Nigerians believe that if Obasanjo had built a new refinery during his time as president, things would not have been this bad, while others are of the view that it was wrong for the former president to canvass increase in the price of fish due the hike in diesel price.
They argued that the way things are done in Nigeria, Obasanjo farm in Otta, Ogun State should have a huge depot where petroleum products must have been stored that would last him for decades, insisting that it was not fair for successive administrations to impoverish the Nigerian masses and be denied fish consumption, when they could hardly afford meat and other healthy sources of protein.
“Obasanjo should not be the one to call for hike in the price of fish when the masses have already been over burdened by increases in all items while their salaries have not been increased for years, many are being owed for months, while millions remain unemployed.
“How can Obasanjo says he was already perspiring?
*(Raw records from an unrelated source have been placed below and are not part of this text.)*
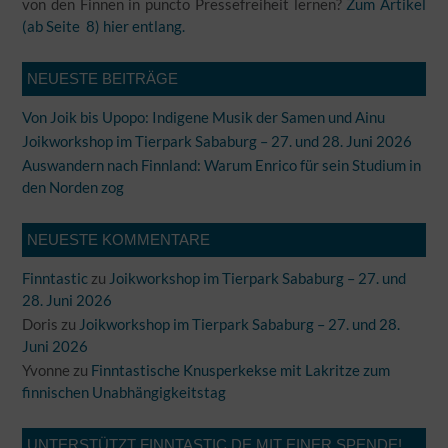
von den Finnen in puncto Pressefreiheit lernen?
Zum Artikel
(ab Seite 8) hier entlang.
NEUESTE BEITRÄGE
Von Joik bis Upopo: Indigene Musik der Samen und Ainu
Joikworkshop im Tierpark Sababurg – 27. und 28. Juni 2026
Auswandern nach Finnland: Warum Enrico für sein Studium in
den Norden zog
NEUESTE KOMMENTARE
Finntastic
zu
Joikworkshop im Tierpark Sababurg – 27. und
28. Juni 2026
Doris
zu
Joikworkshop im Tierpark Sababurg – 27. und 28.
Juni 2026
Yvonne
zu
Finntastische Knusperkekse mit Lakritze zum
finnischen Unabhängigkeitstag
UNTERSTÜTZT FINNTASTIC.DE MIT EINER SPENDE!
If the likes of Obasanjo can say he was perspiring, what should the Nigerian masses who have been made extremely poor say?
“Nigeria is the poverty capital of the world, as thousands of our people keep migrating to poverty level and many are losing their jobs, yet they are still pushing on with their lives, so Obasanjo should not rob salt in their injuries, a respondent said.
In all, the months ahead will determine if Nigerians will be priced out of fish as they have suffered from so many injustices in the past. The question now is whether they will be able to afford fish again or simply embrace vegetables.